Draumur dauðans

La última vez que soñé con mi propia muerte fue en 2007. Me iban a ejecutar. Por esa época la idea de morirme de verdad no me era del todo esquiva (gracias, Ichinoya, dormitorio del demonio), pero la vívida certeza del fin derritió de golpe el hielo que se venía cristalizando dentro de mi corazón y que amenazaba con darme la suficiente sangre fría para asestarme una estocada mortal tarde o temprano. Se puede decir entonces que el sueño me salvó la vida, en cierto modo.
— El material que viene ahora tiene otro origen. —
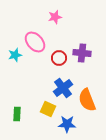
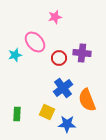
yellow square: moved 1 px left, 3 px down
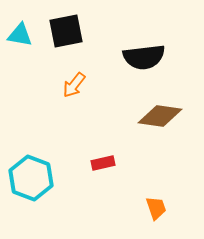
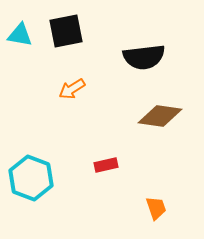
orange arrow: moved 2 px left, 4 px down; rotated 20 degrees clockwise
red rectangle: moved 3 px right, 2 px down
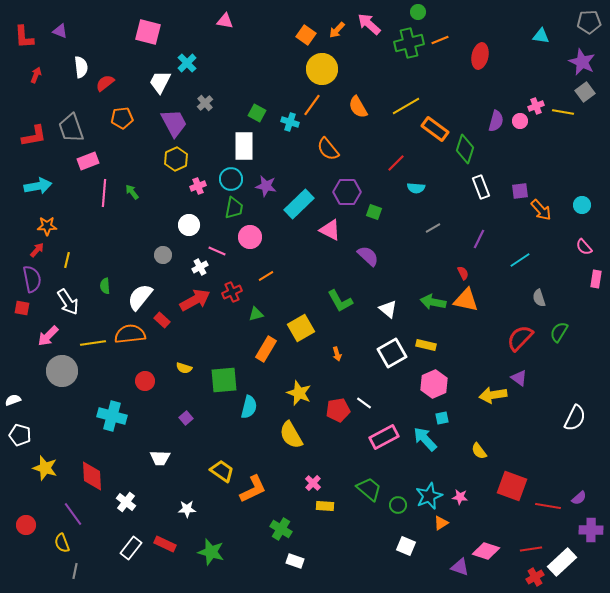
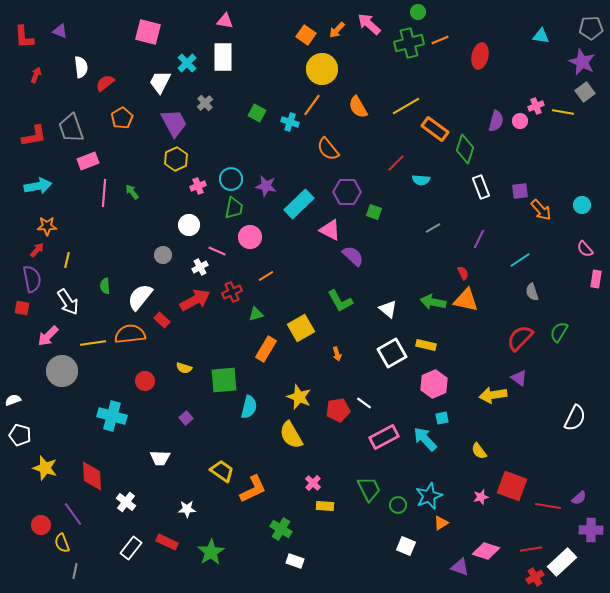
gray pentagon at (589, 22): moved 2 px right, 6 px down
orange pentagon at (122, 118): rotated 25 degrees counterclockwise
white rectangle at (244, 146): moved 21 px left, 89 px up
cyan semicircle at (416, 188): moved 5 px right, 8 px up
pink semicircle at (584, 247): moved 1 px right, 2 px down
purple semicircle at (368, 256): moved 15 px left
gray semicircle at (539, 298): moved 7 px left, 6 px up
yellow star at (299, 393): moved 4 px down
green trapezoid at (369, 489): rotated 24 degrees clockwise
pink star at (460, 497): moved 21 px right; rotated 21 degrees counterclockwise
red circle at (26, 525): moved 15 px right
red rectangle at (165, 544): moved 2 px right, 2 px up
green star at (211, 552): rotated 24 degrees clockwise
Existen tres o cuatro instancias anteriores a esta en las que soñé que moriría, siendo la más emocionante una en la que yo era una insurgente que luchaba contra un gobierno opresivo en un país que bien podría ser Grecia. Después de una persecución espectacular por callejones y trastiendas me aprehendían y llevaban en helicóptero a una isla-cárcel en medio de un lago. Al aterrizar yo salía corriendo, abriéndome paso desesperadamente entre un pastizal, pero una guardia me disparaba en la base de la espalda. Boca abajo la sentía aproximarse mientras el calor de la bala se extendía por mi carne. Cuando se disponía a darme el tiro de gracia en la nuca, desperté.

También soñé una vez que una babosa gigante me aprisionaba en el suelo y poco a poco aplastaba mis costillas, asfixiándome. Es angustiante saber que se perecerá a manos de una viscosa mole viviente y no hay nada que se pueda hacer al respecto. Esa vez el despertar fue paulatino: entender que no se está boca abajo sino boca arriba, no bajo un monstruo sino sobre una cama, que queda al menos otro día para andar por ahí.

No he vuelto a soñar que voy a morir, pero los sueños siguen gobernando mi vida. Así ha sido siempre: el universo de mis quimeras tiene directa influencia sobre los senderos de mi vigilia. Es por eso que he decidido consignar estas maquinaciones nocturnas a ver qué se traen entre manos. Vaya anotando, señor Jung.